Researchers from New York University have created an algorithm that mimics human learning abilities and allows computers to view and draw visual concepts at a level that is almost indistinguishable from humans. The findings mark a significant advancement in a field that continues to focus on designing robots and computer algorithms that can learn and adapt in the same way as the human brain.
"Our results show that by reverse engineering how people think about a problem, we can develop better algorithms," Brenden Lake, the paper's lead author, said in a press release. "Moreover, this work points to promising methods to narrow the gap for other machine learning tasks."
When humans encounter a new concept, such as a new dance move or new number, they often need to be exposed to only a few examples in order to understand it and recognize it in new situations. While machines can conduct pattern-replication tasks, they typically need to be given thousands of examples in order to perform them with the same level of accuracy as humans.
"It has been very difficult to build machines that require as little data as humans when learning a new concept," study co-author Ruslan Salakhutdinov said. "Replicating these abilities is an exciting area of research connecting machine learning, statistics, computer vision and cognitive science."

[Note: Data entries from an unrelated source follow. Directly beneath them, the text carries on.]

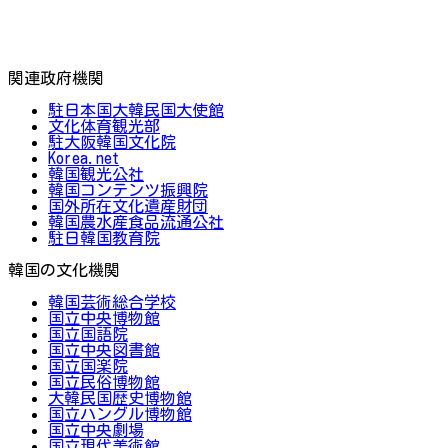
関連政府機関
駐日本国大韓民国大使館
文化体育観光部
駐大阪韓国文化院
Korea.net
韓国観光公社
韓国コンテンツ振興院
国外所在文化遺産財団
韓国農水産食品流通公社
駐日韓国教育院
韓国の文化機関
韓国芸術総合学校
国立中央博物館
国立国語院
国立中央図書館
国立国楽院
国立民俗博物館
大韓民国歴史博物館
国立ハングル博物館
国立中央劇場
国立現代美術館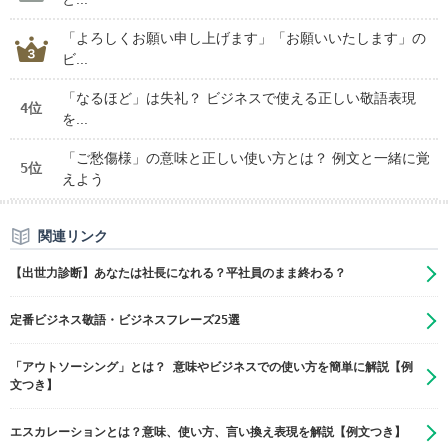
「よろしくお願い申し上げます」「お願いいたします」の
ビ...
「なるほど」は失礼？ ビジネスで使える正しい敬語表現
4位
を...
「ご愁傷様」の意味と正しい使い方とは？ 例文と一緒に覚
5位
えよう
関連リンク
【出世力診断】あなたは社長になれる？平社員のまま終わる？
定番ビジネス敬語・ビジネスフレーズ25選
「アウトソーシング」とは？ 意味やビジネスでの使い方を簡単に解説【例
文つき】
エスカレーションとは？意味、使い方、言い換え表現を解説【例文つき】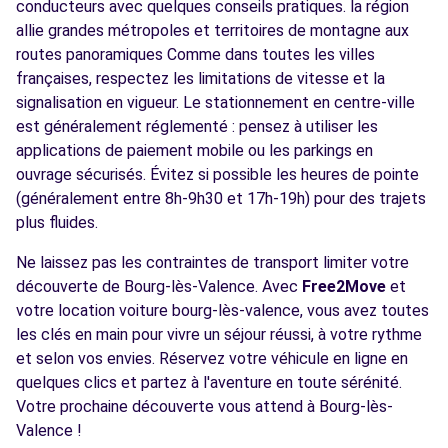
conducteurs avec quelques conseils pratiques. la région
allie grandes métropoles et territoires de montagne aux
routes panoramiques Comme dans toutes les villes
françaises, respectez les limitations de vitesse et la
signalisation en vigueur. Le stationnement en centre-ville
est généralement réglementé : pensez à utiliser les
applications de paiement mobile ou les parkings en
ouvrage sécurisés. Évitez si possible les heures de pointe
(généralement entre 8h-9h30 et 17h-19h) pour des trajets
plus fluides.
Ne laissez pas les contraintes de transport limiter votre
découverte de Bourg-lès-Valence. Avec
Free2Move
et
votre location voiture bourg-lès-valence, vous avez toutes
les clés en main pour vivre un séjour réussi, à votre rythme
et selon vos envies. Réservez votre véhicule en ligne en
quelques clics et partez à l'aventure en toute sérénité.
Votre prochaine découverte vous attend à Bourg-lès-
Valence !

The researchers developed a "Bayesian Program Learning" (BPL) framework, which represents concepts within robots as simple computer programs, in order to shorten the learning process and make robot learning more similar to that of humans in the way that they acquire and apply new knowledge.
The results showed that fewer than 25 percent of human participants performed significantly better than chance when determining whether drawings were created by a machine or human.
"We are still far from building machines as smart as a human child, but this is the first time we have had a machine able to learn and use a large class of real-world concepts - even simple visual concepts such as handwritten characters - in ways that are hard to tell apart from humans," fellow co-author Joshua Tenenbaum said.
The study was published in the Dec. 11 issue of the journal Science.